Behavioral disorders such as drug and alcohol addiction have been treated with very limited success using the "cue elicited craving paradigm." The existing version of the cue-elicited craving paradigm involves presenting addicts with drug-related cues designed to elicit craving. This paradigm has aimed to habituate the craving response by repeatedly presenting these cues. This particular paradigm has at least three obvious disadvantages: 1) No olfactory cues: Clinical experience with drug addicts and alcoholics suggests that olfactory cues are particularly potent triggers of craving ; 2) Small scope of cues: The cues typically presented in laboratory or clinical settings probably represent only a small subset of the many drug-related cues encountered by addicts in their everyday lives. 3) No antimnemonic drug treatment: Finally, and most importantly, current cue-elicited craving paradigms rarely have been combined with drug treatments designed to accelerate the habituation process and antimnemonic drugs have not been employed.

Repetitive transcranial magnetic stimulation (rTMS) was recently developed as a noninvasive method of altering the excitability of neuronal circuitry in the brain. Preliminary studies of patients with focal dystonia, epilepsy, PTSD, depression, or schizophrenia have revealed modest symptom reductions after rTMS treatment . rTMS might decrease excitability in neuronal pathways mediating the presently hypothesized entrenched memory consolidation underlying hypermemory disorders. However, it is not clear if these memory-related neuronal pathways can be selectively affected by rTMS administered from the scalp. Nader et al. proposed that a selective reversal of memory-related mechanisms mediated the anisomycin-induced inhibition of reconsolidation in the fear conditioning paradigm. A number of behavioral disorders (e.g., anxiety disorders, borderline personality disorder, and drug or alcohol addiction) have been treated with varying degrees of success by repeatedly exposing patients to situations that elicit symptoms of these disorders (Barlow DH, Ed., Clinical Handbook of Psychological Disorders: A Step-by-Step Treatment Manual, 3rd Ed. New York: Guilford Press, 2001). This exposure treatment aims to induce extinction of the tendency for patients to respond to these situations with increased symptoms. Animal models of anxiety disorders have been used to screen for drugs that promote the extinction of conditioned fear. For example, D-cycloserine, a drug that promotes NMDA receptor activity, was recently found to facilitate the extinction of conditioned fear (Davis M. Biol. Psychiatry 51:1S, 2002; Walker DL. J. Neurosci. 22:2343-2351, 2002). Based on this preclinical research, clinical trials have begun using D- cycloserine with the aim of promoting extinction during exposure therapy for anxiety disorders (Davis, supra). However, an obstacle for this treatment approach is that symptoms of anxiety disorders can show resistance to extinction (Poulton R, et al. Behav. Res. Ther. 39:29-43, 2001; Poulton R and Menzies RG. Res. Then 40:197-208, 2002). Furthermore, extinction is a learning process that masks, but does not erase, memories potentially involved in generating symptoms of behavioral disorders.

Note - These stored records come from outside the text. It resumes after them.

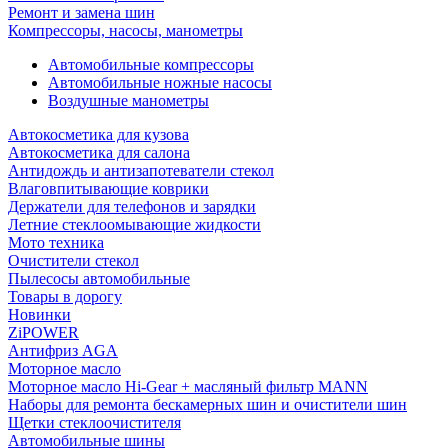
Ремонт и замена шин
Компрессоры, насосы, манометры
Автомобильные компрессоры
Автомобильные ножные насосы
Воздушные манометры
Автокосметика для кузова
Автокосметика для салона
Антидождь и антизапотеватели стекол
Влаговпитывающие коврики
Держатели для телефонов и зарядки
Летние стеклоомывающие жидкости
Мото техника
Очистители стекол
Пылесосы автомобильные
Товары в дорогу
Новинки
ZiPOWER
Антифриз AGA
Моторное масло
Моторное масло Hi-Gear + масляный фильтр MANN
Наборы для ремонта бескамерных шин и очистители шин
Щетки стеклоочистителя
Автомобильные шины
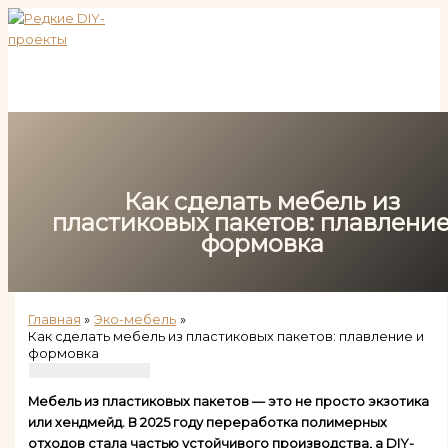
Перейти
к
содержимому
Как сделать мебель из
пластиковых пакетов: плавление
формовка
Главная
Эко-мебель
Как сделать мебель из пластиковых пакетов: плавление и
формовка
Мебель из пластиковых пакетов — это не просто экзотика
или хендмейд. В 2025 году переработка полимерных
отходов стала частью устойчивого производства, а DIY-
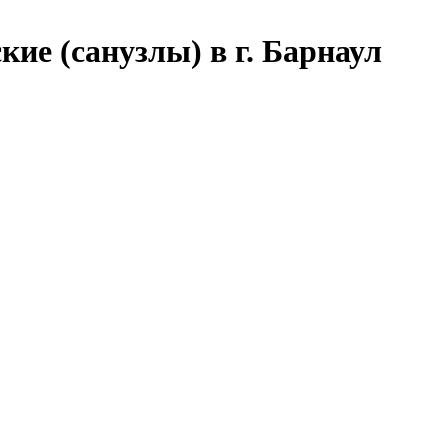
ие (санузлы) в г. Барнаул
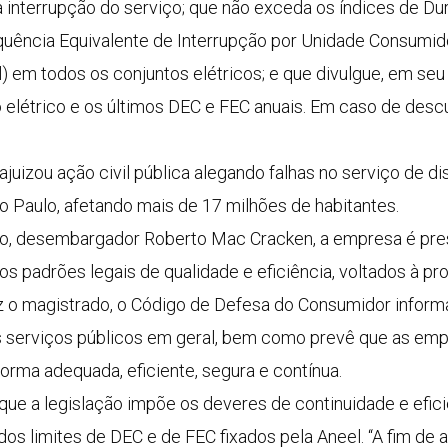
 interrupção do serviço; que não exceda os índices de Du
uência Equivalente de Interrupção por Unidade Consumido
) em todos os conjuntos elétricos; e que divulgue, em seu 
elétrico e os últimos DEC e FEC anuais. Em caso de desc
juizou ação civil pública alegando falhas no serviço de di
 Paulo, afetando mais de 17 milhões de habitantes.
so, desembargador Roberto Mac Cracken, a empresa é pres
aos padrões legais de qualidade e eficiência, voltados à 
 o magistrado, o Código de Defesa do Consumidor informa
s serviços públicos em geral, bem como prevê que as emp
orma adequada, eficiente, segura e contínua.
que a legislação impõe os deveres de continuidade e efici
os limites de DEC e de FEC fixados pela Aneel. “A fim de 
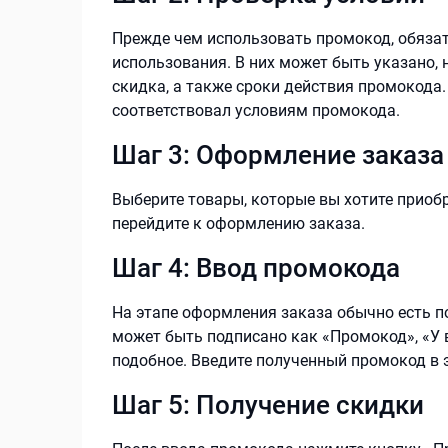
Прежде чем использовать промокод, обязат
использования. В них может быть указано, 
скидка, а также сроки действия промокода
соответствовал условиям промокода.
Шаг 3: Оформление заказа
Выберите товары, которые вы хотите приобре
перейдите к оформлению заказа.
Шаг 4: Ввод промокода
На этапе оформления заказа обычно есть п
может быть подписано как «Промокод», «У в
подобное. Введите полученный промокод в э
Шаг 5: Получение скидки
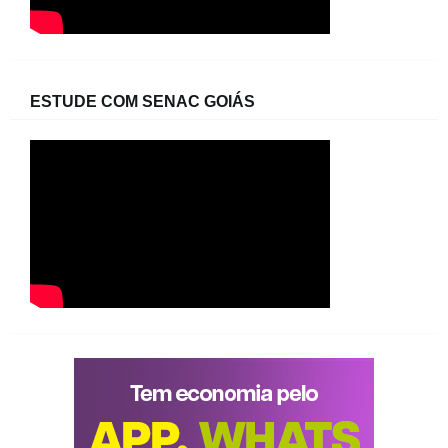
ESTUDE COM SENAC GOIÁS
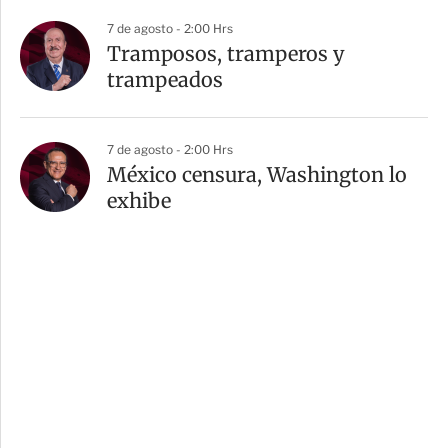
7 de agosto - 2:00 Hrs
Tramposos, tramperos y
trampeados
7 de agosto - 2:00 Hrs
México censura, Washington lo
exhibe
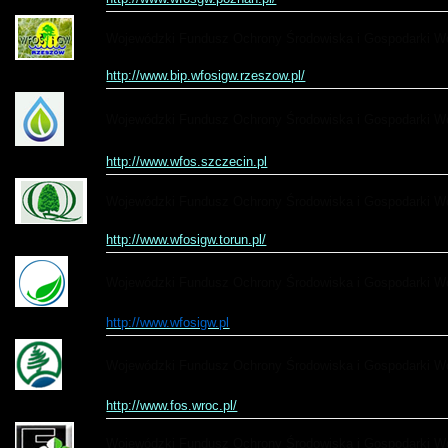
Wojewódzki Fundusz Ochrony Środowiska i Gospodarki W
http://www.bip.wfosigw.rzeszow.pl/
Wojewódzki Fundusz Ochrony Środowiska i Gospodarki W
http://www.wfos.szczecin.pl
Wojewódzki Fundusz Ochrony Środowiska i Gospodarki Wo
http://www.wfosigw.torun.pl/
Wojewódzki Fundusz Ochrony Środowiska i Gospodarki W
http://www.wfosigw.pl
Wojewódzki Fundusz Ochrony Środowiska i Gospodarki W
http://www.fos.wroc.pl/
Wojewódzki Fundusz Ochrony Środowiska i Gospodarki Wo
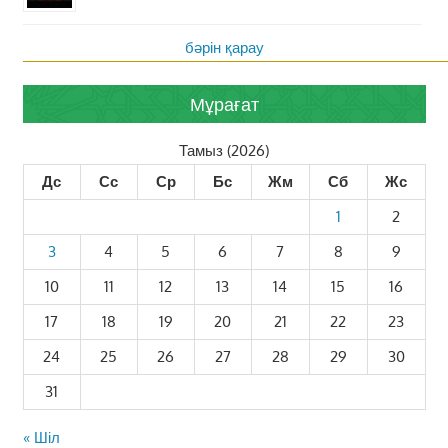
бәрін қарау
Мұрағат
Тамыз (2026)
Дс
Сс
Ср
Бс
Жм
Сб
Жс
1
2
3
4
5
6
7
8
9
10
11
12
13
14
15
16
17
18
19
20
21
22
23
24
25
26
27
28
29
30
31
« Шіл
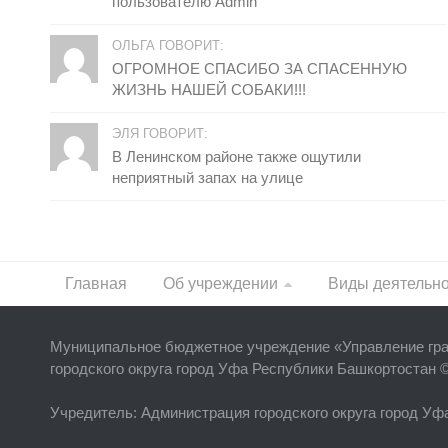
пользователю Admin
ОЛЬГА ГОВОРИТ:
ОГРОМНОЕ СПАСИБО ЗА СПАСЕННУЮ
ЖИЗНЬ НАШЕЙ СОБАКИ!!!
ЭЛЯ ГОВОРИТ:
В Ленинском районе также ощутили
неприятный запах на улице
Главная
Об учреждении
Виды деятельн
Муниципальное бюджетное учреждение «
Управление гр
городского округа город Уфа Республики Башкортостан 
Учредитель
: Администрация городского округа город У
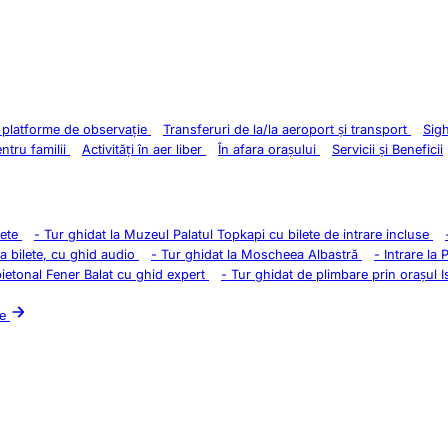
i platforme de observație
Transferuri de la/la aeroport și transport
Sig
entru familii
Activități în aer liber
În afara orașului
Servicii și Beneficii
lete
-
Tur ghidat la Muzeul Palatul Topkapi cu bilete de intrare incluse
la bilete, cu ghid audio
-
Tur ghidat la Moscheea Albastră
-
Intrare la 
pietonal Fener Balat cu ghid expert
-
Tur ghidat de plimbare prin orașul I
le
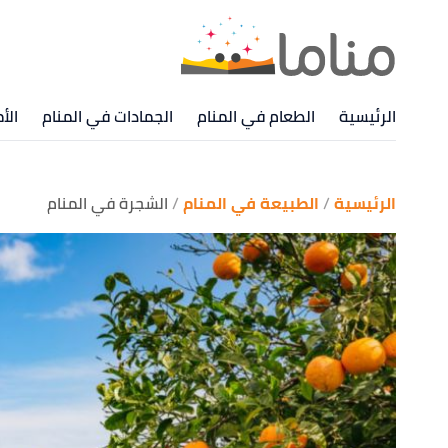
الرئيسية
الطعام في المنام
الجمادات في المنام
الأ
الرئيسية
الطبيعة في المنام
الشجرة في المنام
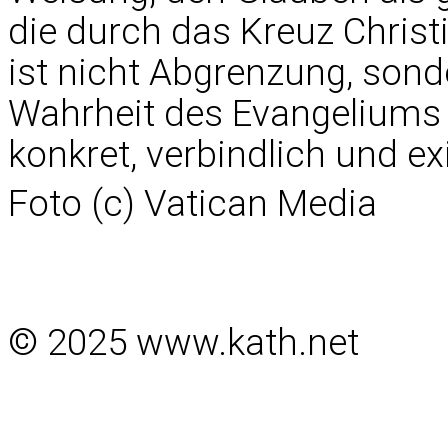
die durch das Kreuz Christi
ist nicht Abgrenzung, sonde
Wahrheit des Evangeliums 
konkret, verbindlich und exi
Foto (c) Vatican Media
© 2025 www.kath.net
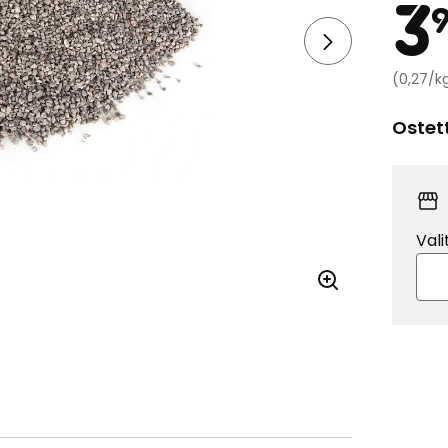
3
(0,27/k
Ostet
Vali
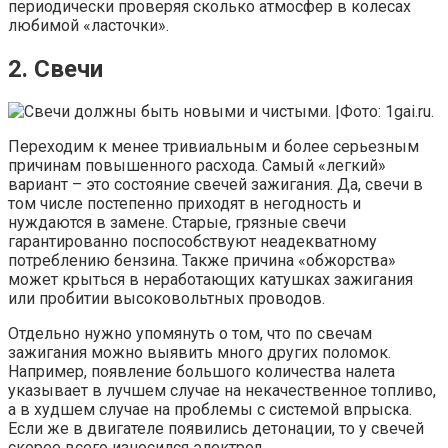
периодически проверяя сколько атмосфер в колесах
любимой «ласточки».
2. Свечи
Переходим к менее тривиальным и более серьезным
причинам повышенного расхода. Самый «легкий»
вариант – это состояние свечей зажигания. Да, свечи в
том числе постепенно приходят в негодность и
нуждаются в замене. Старые, грязные свечи
гарантированно поспособствуют неадекватному
потреблению бензина. Также причина «обжорства»
может крыться в неработающих катушках зажигания
или пробитии высоковольтных проводов.
Отдельно нужно упомянуть о том, что по свечам
зажигания можно выявить много других поломок.
Например, появление большого количества налета
указывает в лучшем случае на некачественное топливо,
а в худшем случае на проблемы с системой впрыска.
Если же в двигателе появились детонации, то у свечей
скорее всего износился электрод.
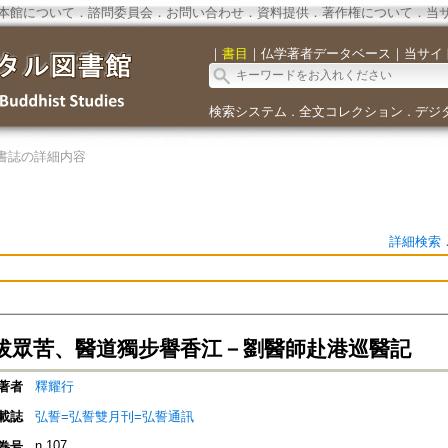
本館について
．
諮問委員会
．
お問い合わせ
．
資料提供
．
著作権について
．
当
｜
書目
｜
仏学著者データベース
｜
当サイ
検索システム
全文コレクション
デジ
．
．
書誌の詳細内容
詳細検索
拔眾苦、醫道獨步譽香江－劉醫師赴港巡醫記
著者
釋耀行
載誌
弘誓=弘誓雙月刊=弘誓通訊
n.107
巻号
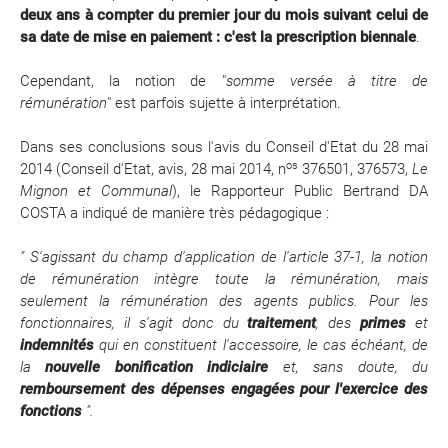
deux ans à compter du premier jour du mois suivant celui de
sa date de mise en paiement : c'est la prescription biennale
.
Cependant, la notion de "
somme versée à titre de
rémunération
" est parfois sujette à interprétation.
Dans ses conclusions sous l'avis du Conseil d'Etat du 28 mai
os
2014 (Conseil d'Etat, avis, 28 mai 2014,
n
376501, 376573,
Le
Mignon et Communal
), le Rapporteur Public Bertrand DA
COSTA a indiqué de manière très pédagogique :
"
S'agissant du champ d'application de l'article 37-1, la notion
de rémunération intègre toute la rémunération, mais
seulement la rémunération des agents publics. Pour les
fonctionnaires, il s'agit donc du
traitement
, des
primes
et
indemnités
qui en constituent l'accessoire, le cas échéant, de
la
nouvelle bonification indiciaire
et, sans doute, du
remboursement des dépenses engagées pour l'exercice des
fonctions
".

Like other forms of learning, extinction is blocked by NMDA receptor antagonists, which is a class of antimnemonic drugs used in the present invention. Thus, a course of antimnemonic therapy described herein may tend to block extinction while producing the more important effect of erasing symptom-generating memories. The net effect would be reduced symptoms with no need for extinction because an effective erasure of symptom-related memories would leave nothing to be extinguished.